NYT Dining Section Roundup: Korean Fried Chicken, Unlaid Eggs, and a New Column

The New York Times introduces a new column today: A Good Appetite by Melissa Clark. Its first installment is A Morning Meal Begs to Stay Up Late, exploring polenta's potential as a dinner item (it of course being the first cousin of grits): "It’s a perfect first recipe for this column devoted to foods I’m hankering to eat and proud to feed to anyone willing to pull up a chair ... or a couch. These are foods that are easy to cook and that speak to everyone, either stirring a memory or creating one."

Other highlights:

Marian Burros discovers the unexpected delight of unlaid eggs, which are eggs in varying stages of development that haven't been laid and are harvested from hens sent to slaughter. "[Dan] Barber tried lightly scrambling the eggs with fresh herbs from the greenhouse garden and served them in eggshells. This is what the unlaid egg should taste like: a deep, concentrated flavor, a hint of sweetness, but not overly rich. “You don’t get that in a full egg,” Mr.
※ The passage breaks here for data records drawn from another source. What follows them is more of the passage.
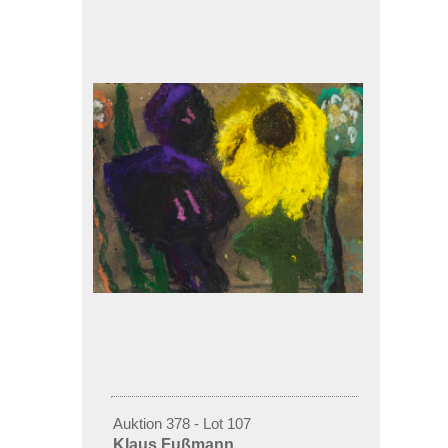
Auktion 378 - Lot 107
Klaus Fußmann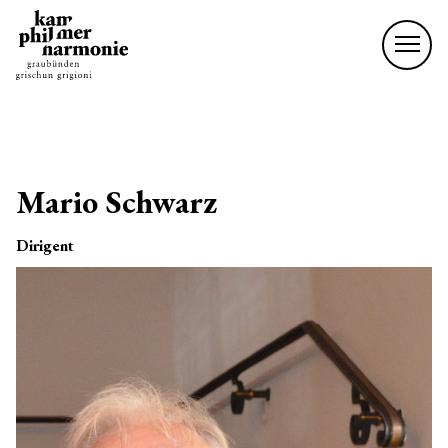
Mario Schwarz
Dirigent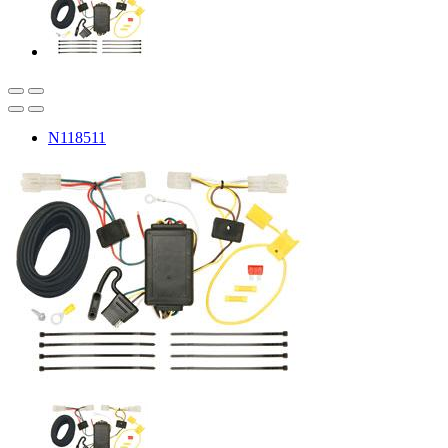
N118511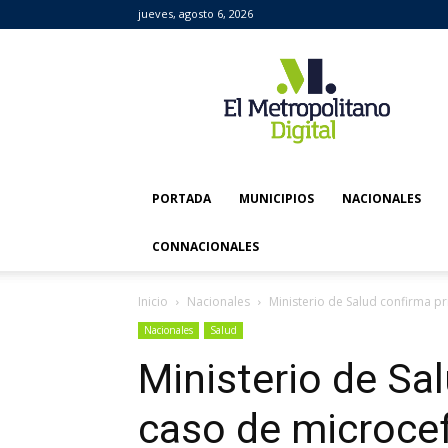
jueves, agosto 6, 2026
El
Metropolitano
Digital
PORTADA
MUNICIPIOS
NACIONALES
CONNACIONALES
Inicio
Nacionales
Ministerio de Salud confirma pr
Nacionales
Salud
Ministerio de Sa
caso de microcef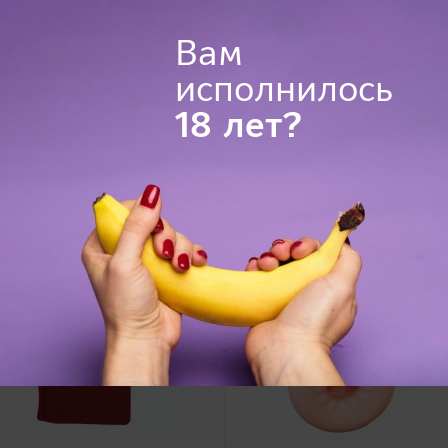
TamaToys, Япония
Вам
13,2 х 4,3 х 4,3 см
исполнилось
18 лет?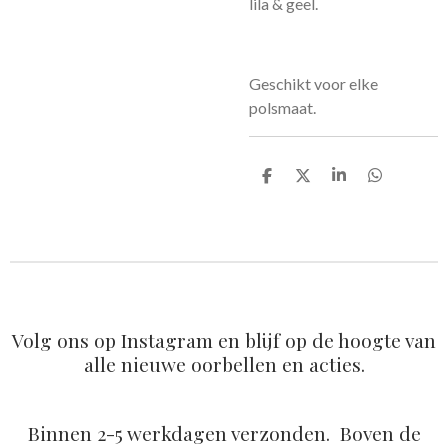
lila & geel.
Geschikt voor elke
polsmaat.
D
D
S
D
e
e
h
e
l
e
a
l
e
l
r
e
n
e
n
Volg ons op Instagram en blijf op de hoogte van
alle nieuwe oorbellen en acties.
Binnen 2-5 werkdagen verzonden. Boven de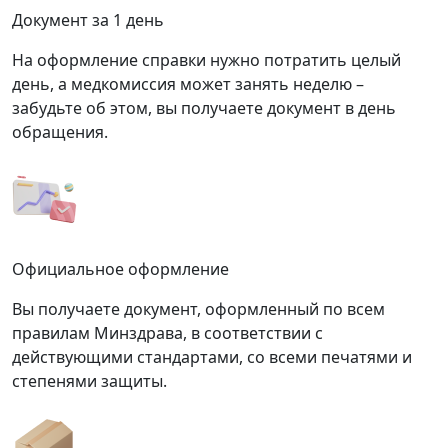
Документ за 1 день
На оформление справки нужно потратить целый
день, а медкомиссия может занять неделю –
забудьте об этом, вы получаете документ в день
обращения.
Официальное оформление
Вы получаете документ, оформленный по всем
правилам Минздрава, в соответствии с
действующими стандартами, со всеми печатями и
степенями защиты.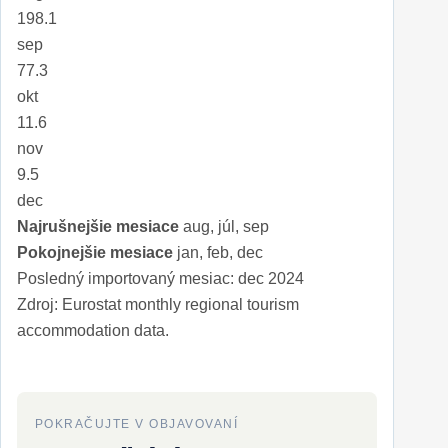
198.1
sep
77.3
okt
11.6
nov
9.5
dec
Najrušnejšie mesiace
aug, júl, sep
Pokojnejšie mesiace
jan, feb, dec
Posledný importovaný mesiac: dec 2024
Zdroj: Eurostat monthly regional tourism
accommodation data.
POKRAČUJTE V OBJAVOVANÍ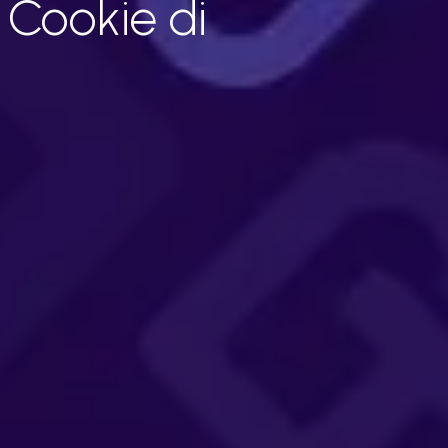
i Cookie di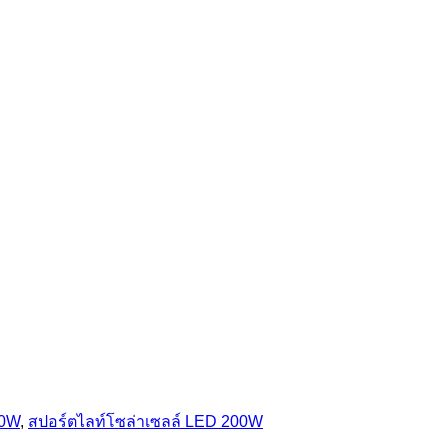
00W
,
สปอร์ตไลท์โซล่าเซลล์ LED 200W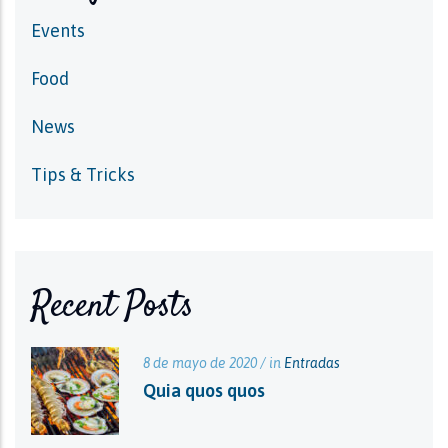
Events
Food
News
Tips & Tricks
Recent Posts
8 de mayo de 2020 / in
Entradas
Quia quos quos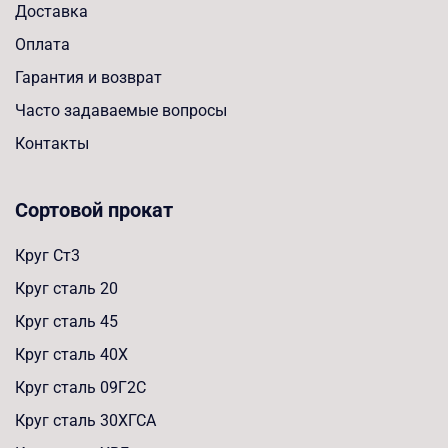
Доставка
Оплата
Гарантия и возврат
Часто задаваемые вопросы
Контакты
Сортовой прокат
Круг Ст3
Круг сталь 20
Круг сталь 45
Круг сталь 40Х
Круг сталь 09Г2С
Круг сталь 30ХГСА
Barber noted."

Koreans Share Their Secret for Chicken With a Crunch
by Julia Moskin: "Korean-style fried chicken is radically different, reflecting an Asian frying technique that renders out the fat in the skin, transforming it into a thin, crackly and almost transparent crust. (Chinese cooks call this “paper fried chicken.”)"

Move Over, Bagels

From the New York Times this morning: In the long run, like bagels, “you’re going to have arepas in every store,” predicted [Manuel A.] Miranda, whose innovations include a “toaster-friendly” version (square instead of round), and an experimental Web site that offers online sales nationwide.

Mass-produced toaster arepas? Somewhere, Chowhound founder and arepa aficionado Jim Leff is blowing a gasket.